This is an example code for this ICLR 2023 paper in which we proposed a feature selection algorithm called Markov Blanket-based Feature Selection (MBFS) for missing data imputation.
- data_type: synthetic or real-world
- data_name: ecoli70 (synthetic) or breast (real-world)
- data_size: data size (for synthetic data only)
- missing_type: type of missingness (MCAR, MAR or MNAR)
- error_rate: maximum error rate for partially observed variables
- ratio_of_partially_observed_variables: proportion of partially observed variables
- feature_selection: feature selection approach (None or mbfs)

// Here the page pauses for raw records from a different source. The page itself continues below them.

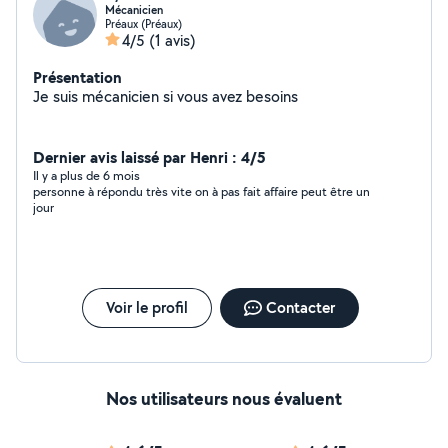
Mécanicien
Préaux (Préaux)
4/5
(1 avis)
Présentation
Je suis mécanicien si vous avez besoins
Dernier avis laissé par Henri : 4/5
Il y a plus de 6 mois
personne à répondu très vite on à pas fait affaire peut être un
jour
Voir le profil
Contacter
Nos utilisateurs nous évaluent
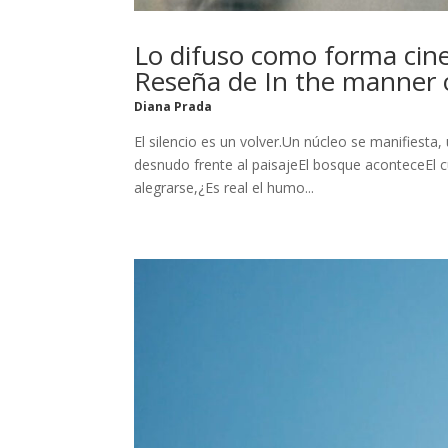
Lo difuso como forma cin
Reseña de In the manner
Diana Prada
El silencio es un volver.Un núcleo se manifiesta,
desnudo frente al paisajeEl bosque aconteceEl c
alegrarse,¿Es real el humo...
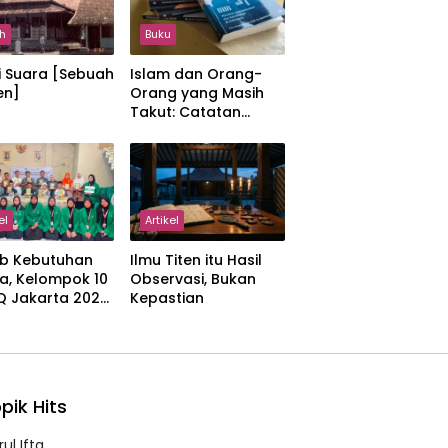
h
Buku
i Suara [Sebuah
Islam dan Orang-
en]
Orang yang Masih
Takut: Catatan
tentang Kedamaian,
Kemajemukan, dan
Negara dalam
Pemikiran Masykuri
Abdillah
el
Artikel
b Kebutuhan
Ilmu Titen itu Hasil
a, Kelompok 10
Observasi, Bukan
IQ Jakarta 2026
Kepastian
kan Proker
 Al-Qur’an di
manah
pik Hits
ul Ifta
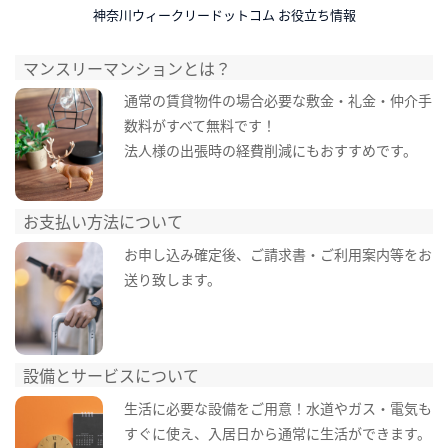
神奈川ウィークリードットコム お役立ち情報
マンスリーマンションとは？
通常の賃貸物件の場合必要な敷金・礼金・仲介手
数料がすべて無料です！
法人様の出張時の経費削減にもおすすめです。
お支払い方法について
お申し込み確定後、ご請求書・ご利用案内等をお
送り致します。
設備とサービスについて
生活に必要な設備をご用意！水道やガス・電気も
すぐに使え、入居日から通常に生活ができます。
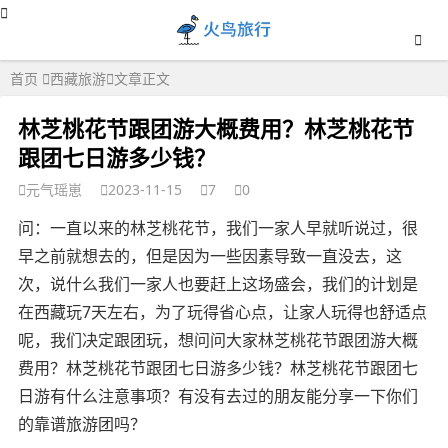
首页
西藏旅游
文章正文
林芝桃花节跟团游大概费用？林芝桃花节
跟团七日游多少钱？
元气瑶崽
2023-11-15
7
0
问：一直以来的林芝桃花节，我们一家人早就听说过，很
早之前就想去的，但是因为一些因素导致一直没去，这
次，说什么我们一家人也要赶上这场盛会，我们的计划是
在西藏玩7天左右，为了玩得省心点，让家人玩得也舒适点
呢，我们决定跟团玩，想问问大家林芝桃花节跟团游大概
费用？林芝桃花节跟团七日游多少钱？林芝桃花节跟团七
日游有什么注意事项？有没有去过的朋友能分享一下你们
的靠谱旅游团吗？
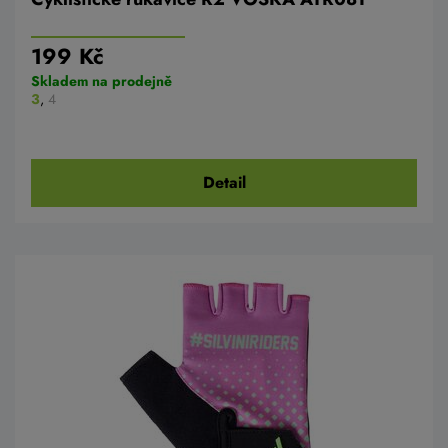
199 Kč
Skladem na prodejně
3
,
4
Detail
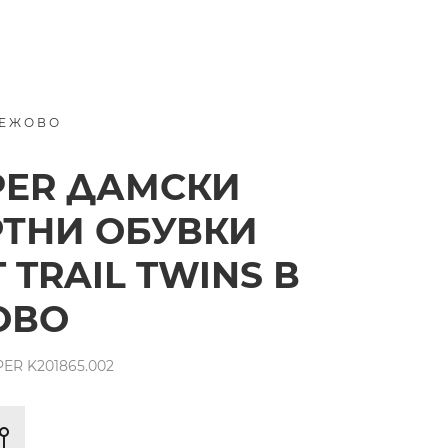
БЕЖОВО
PER ДАМСКИ
ТНИ ОБУВКИ
T TRAIL TWINS В
ОВО
R K201865.002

$ python3 main.py --data_type 'synthetic' --data_name 'ecoli70' --data_size 1000 --missing_type 'MCAR' --error_rate 0.3 --ratio_of_partially_observed_variables 0.5 --feature_selection 'mbfs'
- imputed_data: imputed data set
In order to reproduce our results, please do the following steps:
- Download the data sets from this repository and replace the original data folder.
- Execute the experiments_bn.py/experiments_uci.py in the reproducible files folder to generate imputed data sets for synthetic/real-world experiments. The imputed data will be saved in the imputed_data folder
- Execute the evaluation_bn.py/evaluation_uci.py in the reproducible files folder to produce the evaluation results for synthetic/real-world experiments. The final results will be saved as results_bn.csv/results_uci.csv in the main folder.
- Execute the plot.R in the reproducible files folder to plot the results of synthetic experiments. The plot will be saved in the main folder.